Sunday, November 20, 2016

Isaiah 2.3: Of Swords and Plowshares

Has there been a time since the words were written that humanity hasn't longed for the actualization of Isaiah 2:3 (part of the reading from Hebrew scripture for Advent 1A)? Surely we do now. Imagine a world where nation did not lift up sword against nation. To this point in human history, though, it seems that beating swords into plowshares is an episodic happening rather than an eternally established reality.

American artist Winslow Homer understood the cost of war. He was in his mid-twenties when the Civil War broke out. Though he did not serve in the army, he was a "special artist" for Harper's Weekly magazine and, as such, moved in and among the armies and battle lines during the war. For almost two months in 1861 he traveled with George McClellan's Army of the Potomac through Virginia.

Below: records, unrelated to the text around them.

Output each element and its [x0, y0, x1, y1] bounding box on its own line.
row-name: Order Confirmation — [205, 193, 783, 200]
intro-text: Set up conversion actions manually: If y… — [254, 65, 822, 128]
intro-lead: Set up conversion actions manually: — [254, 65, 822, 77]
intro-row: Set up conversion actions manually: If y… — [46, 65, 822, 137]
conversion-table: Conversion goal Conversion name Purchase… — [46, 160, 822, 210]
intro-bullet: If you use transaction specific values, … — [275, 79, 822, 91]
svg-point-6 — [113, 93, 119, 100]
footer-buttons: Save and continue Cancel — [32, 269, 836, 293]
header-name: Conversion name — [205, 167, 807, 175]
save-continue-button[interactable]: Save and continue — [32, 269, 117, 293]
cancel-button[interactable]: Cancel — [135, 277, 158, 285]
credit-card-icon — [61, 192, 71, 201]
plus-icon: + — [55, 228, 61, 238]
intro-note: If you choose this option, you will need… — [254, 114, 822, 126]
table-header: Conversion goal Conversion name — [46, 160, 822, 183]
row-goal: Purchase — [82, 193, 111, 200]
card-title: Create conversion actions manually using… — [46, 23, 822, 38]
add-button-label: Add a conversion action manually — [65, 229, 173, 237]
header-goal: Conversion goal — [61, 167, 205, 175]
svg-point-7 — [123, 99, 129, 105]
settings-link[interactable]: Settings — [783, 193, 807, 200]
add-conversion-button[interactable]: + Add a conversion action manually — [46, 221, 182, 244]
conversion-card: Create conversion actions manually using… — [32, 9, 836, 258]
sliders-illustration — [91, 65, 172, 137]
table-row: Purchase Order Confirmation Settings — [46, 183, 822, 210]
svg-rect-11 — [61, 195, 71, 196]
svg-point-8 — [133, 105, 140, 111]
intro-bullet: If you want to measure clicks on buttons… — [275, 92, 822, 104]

Homer created a large oil painting that illustrates rather than preaches Isaiah's vision of a time when the tools of war are traded for tools of agriculture. The artist worked on the painting for several months after the war was over. Abraham Lincoln had been assassinated and the nation was working its way toward again being "united" states. Homer places an anonymous veteran in an actual field. A Union Army jacket is discarded in the lower right corner along with a canteen. The jacket has been abandoned presumably because the heat of the day and the exertion of the work makes a jacket unnecessary. But it is also the truth that this farmer has abandoned his military occupation and returned to his farm - he has traded the battlefield for the wheatfield. Hence the title of the painting.
Winslow Homer. The Veteran in a New Field. 1865. NY: Metropolitan Museum of Art. http://www.metmuseum.org/toah/works-of-art/67.187.131/
Judging by the painting, the plows have done their work well. The 1865 wheat crop is documented to have been a bumper crop. Homer shows grain heads almost at the height of the farmer's head. One might see in this painting a positive outlook for the farmer and the nation. But there is a darker side.

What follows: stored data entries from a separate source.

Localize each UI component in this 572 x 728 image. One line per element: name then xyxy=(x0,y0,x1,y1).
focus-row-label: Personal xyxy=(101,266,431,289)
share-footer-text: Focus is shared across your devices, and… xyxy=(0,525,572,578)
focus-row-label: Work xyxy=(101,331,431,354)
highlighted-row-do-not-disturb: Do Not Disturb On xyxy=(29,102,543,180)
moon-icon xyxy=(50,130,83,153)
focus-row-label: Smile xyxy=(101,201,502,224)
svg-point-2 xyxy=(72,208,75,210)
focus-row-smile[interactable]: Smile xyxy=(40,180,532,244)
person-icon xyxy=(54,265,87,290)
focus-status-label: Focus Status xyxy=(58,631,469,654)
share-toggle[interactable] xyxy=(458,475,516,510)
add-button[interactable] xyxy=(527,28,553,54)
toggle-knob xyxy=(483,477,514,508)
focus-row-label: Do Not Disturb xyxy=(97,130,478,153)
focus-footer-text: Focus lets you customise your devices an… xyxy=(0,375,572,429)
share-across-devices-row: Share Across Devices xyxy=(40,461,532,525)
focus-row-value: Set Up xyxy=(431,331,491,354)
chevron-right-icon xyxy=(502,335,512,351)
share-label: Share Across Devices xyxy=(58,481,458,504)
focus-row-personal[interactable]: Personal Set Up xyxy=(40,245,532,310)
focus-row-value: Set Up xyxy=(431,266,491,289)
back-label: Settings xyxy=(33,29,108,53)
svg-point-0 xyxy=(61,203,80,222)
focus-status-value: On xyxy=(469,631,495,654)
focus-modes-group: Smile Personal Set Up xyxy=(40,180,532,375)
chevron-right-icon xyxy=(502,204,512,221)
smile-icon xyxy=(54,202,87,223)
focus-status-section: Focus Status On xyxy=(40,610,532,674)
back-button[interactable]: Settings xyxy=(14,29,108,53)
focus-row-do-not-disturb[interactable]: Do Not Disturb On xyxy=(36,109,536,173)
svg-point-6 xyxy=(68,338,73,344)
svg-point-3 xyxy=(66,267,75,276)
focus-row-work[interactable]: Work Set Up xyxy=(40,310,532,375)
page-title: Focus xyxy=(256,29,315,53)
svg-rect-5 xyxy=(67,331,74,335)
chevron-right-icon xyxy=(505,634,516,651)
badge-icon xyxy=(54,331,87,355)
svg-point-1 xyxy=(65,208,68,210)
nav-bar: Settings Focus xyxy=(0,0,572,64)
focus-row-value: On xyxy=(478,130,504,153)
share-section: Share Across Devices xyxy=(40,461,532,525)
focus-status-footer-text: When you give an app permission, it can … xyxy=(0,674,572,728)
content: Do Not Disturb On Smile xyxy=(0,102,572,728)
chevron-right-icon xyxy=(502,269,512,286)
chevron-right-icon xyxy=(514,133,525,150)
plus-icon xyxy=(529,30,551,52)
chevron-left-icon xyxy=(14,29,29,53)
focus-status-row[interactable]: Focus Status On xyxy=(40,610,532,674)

The farmer is harvesting wheat with a single-bladed scythe, a tool that was already out of date by 1865. Farmers of that time would have used a grain cradle or cradle scythe to harvest. Homer chose the older implement because of its association with the Grim Reaper. While Homer's veteran has moved on, both he and the viewer would have, in this scene, been reminded of the cost of war. Many of the bloodiest battles of the war were fought in fields, so fields had become associated with soldiers who were cut down and had fallen in the same way that this farmer now cuts and fells the wheat. Timothy O'Sullivan's photograph "Harvest of Death" shows the aftermath of the Battle of Gettysburg.

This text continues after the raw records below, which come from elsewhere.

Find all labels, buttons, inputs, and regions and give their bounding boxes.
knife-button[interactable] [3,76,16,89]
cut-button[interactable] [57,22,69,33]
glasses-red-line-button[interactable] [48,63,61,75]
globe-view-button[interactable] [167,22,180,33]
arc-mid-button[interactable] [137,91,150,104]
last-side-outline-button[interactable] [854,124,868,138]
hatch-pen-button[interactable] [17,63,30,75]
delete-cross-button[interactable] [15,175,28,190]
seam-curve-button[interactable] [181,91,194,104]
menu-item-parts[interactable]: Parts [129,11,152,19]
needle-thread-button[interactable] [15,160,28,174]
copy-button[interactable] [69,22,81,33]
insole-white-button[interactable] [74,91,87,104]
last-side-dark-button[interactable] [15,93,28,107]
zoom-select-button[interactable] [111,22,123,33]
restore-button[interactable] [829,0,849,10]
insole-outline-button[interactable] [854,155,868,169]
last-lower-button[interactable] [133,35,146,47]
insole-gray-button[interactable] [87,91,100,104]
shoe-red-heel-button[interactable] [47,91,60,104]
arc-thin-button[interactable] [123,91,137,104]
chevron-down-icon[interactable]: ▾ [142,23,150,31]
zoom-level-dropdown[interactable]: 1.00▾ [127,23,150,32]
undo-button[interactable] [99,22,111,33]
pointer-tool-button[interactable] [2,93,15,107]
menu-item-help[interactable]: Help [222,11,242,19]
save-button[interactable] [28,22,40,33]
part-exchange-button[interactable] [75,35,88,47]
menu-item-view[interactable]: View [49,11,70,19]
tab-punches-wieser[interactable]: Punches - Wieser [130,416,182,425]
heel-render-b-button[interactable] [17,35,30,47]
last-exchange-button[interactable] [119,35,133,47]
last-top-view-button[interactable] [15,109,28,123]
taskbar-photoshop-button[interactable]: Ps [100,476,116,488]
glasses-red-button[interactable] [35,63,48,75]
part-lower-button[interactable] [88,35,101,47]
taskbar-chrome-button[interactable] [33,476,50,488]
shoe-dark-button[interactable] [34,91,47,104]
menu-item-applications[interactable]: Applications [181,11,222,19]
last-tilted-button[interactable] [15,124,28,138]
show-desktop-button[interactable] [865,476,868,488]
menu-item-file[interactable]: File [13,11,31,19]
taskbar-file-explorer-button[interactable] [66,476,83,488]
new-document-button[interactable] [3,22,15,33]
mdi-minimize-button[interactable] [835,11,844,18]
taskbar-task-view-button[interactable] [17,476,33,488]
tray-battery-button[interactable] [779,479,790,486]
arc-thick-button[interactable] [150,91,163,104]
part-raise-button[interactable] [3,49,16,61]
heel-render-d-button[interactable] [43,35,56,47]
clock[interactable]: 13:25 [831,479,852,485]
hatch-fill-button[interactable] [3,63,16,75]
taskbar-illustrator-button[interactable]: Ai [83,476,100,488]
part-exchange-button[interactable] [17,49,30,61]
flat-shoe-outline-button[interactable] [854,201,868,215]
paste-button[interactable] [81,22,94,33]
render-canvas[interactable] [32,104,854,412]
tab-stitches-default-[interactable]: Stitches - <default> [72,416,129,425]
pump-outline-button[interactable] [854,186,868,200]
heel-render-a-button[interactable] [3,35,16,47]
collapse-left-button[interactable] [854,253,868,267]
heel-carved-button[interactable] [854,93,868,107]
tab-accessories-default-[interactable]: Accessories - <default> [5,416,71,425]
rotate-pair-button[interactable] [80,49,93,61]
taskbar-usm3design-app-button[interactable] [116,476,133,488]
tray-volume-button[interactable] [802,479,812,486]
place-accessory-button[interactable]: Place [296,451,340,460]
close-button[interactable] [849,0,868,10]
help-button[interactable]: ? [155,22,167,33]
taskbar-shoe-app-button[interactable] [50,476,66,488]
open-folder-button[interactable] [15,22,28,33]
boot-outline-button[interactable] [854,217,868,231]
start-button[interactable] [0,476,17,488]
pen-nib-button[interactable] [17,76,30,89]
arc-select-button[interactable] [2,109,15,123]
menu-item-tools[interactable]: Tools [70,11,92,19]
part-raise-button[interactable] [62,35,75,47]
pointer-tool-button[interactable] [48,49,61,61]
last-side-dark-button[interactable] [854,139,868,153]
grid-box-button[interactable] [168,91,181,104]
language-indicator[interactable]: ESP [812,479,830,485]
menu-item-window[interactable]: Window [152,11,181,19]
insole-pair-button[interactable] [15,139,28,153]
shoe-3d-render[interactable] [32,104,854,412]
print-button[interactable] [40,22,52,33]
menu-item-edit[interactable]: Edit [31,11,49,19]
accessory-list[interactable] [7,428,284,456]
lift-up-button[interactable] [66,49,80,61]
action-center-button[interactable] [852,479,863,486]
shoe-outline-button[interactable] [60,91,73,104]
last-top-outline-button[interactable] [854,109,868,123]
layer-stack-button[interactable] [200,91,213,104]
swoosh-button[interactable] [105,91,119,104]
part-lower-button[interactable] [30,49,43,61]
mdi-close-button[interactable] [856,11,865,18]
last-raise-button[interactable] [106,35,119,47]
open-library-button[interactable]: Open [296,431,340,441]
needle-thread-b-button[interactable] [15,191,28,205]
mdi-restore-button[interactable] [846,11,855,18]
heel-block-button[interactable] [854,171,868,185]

Isaiah's vision would have been as appealing to a 19th-century audience as it is to us today. Imagine. Nation shall not lift up sword against nation. Neither shall they learn war anymore.

Come, Lord Jesus.

1 comment:

  1. Lynn,

    Your commentary is insightfully inspiring. So many times I looked at this painting, as I do many others and the symbolism of the painter escapes me. Without this reading the painting stands on it's own as an image that projects something haunting with a paradox of both sadness and hope. Thank you for opening up this image in new ways for my own understanding, and for the paintings historical reference in time.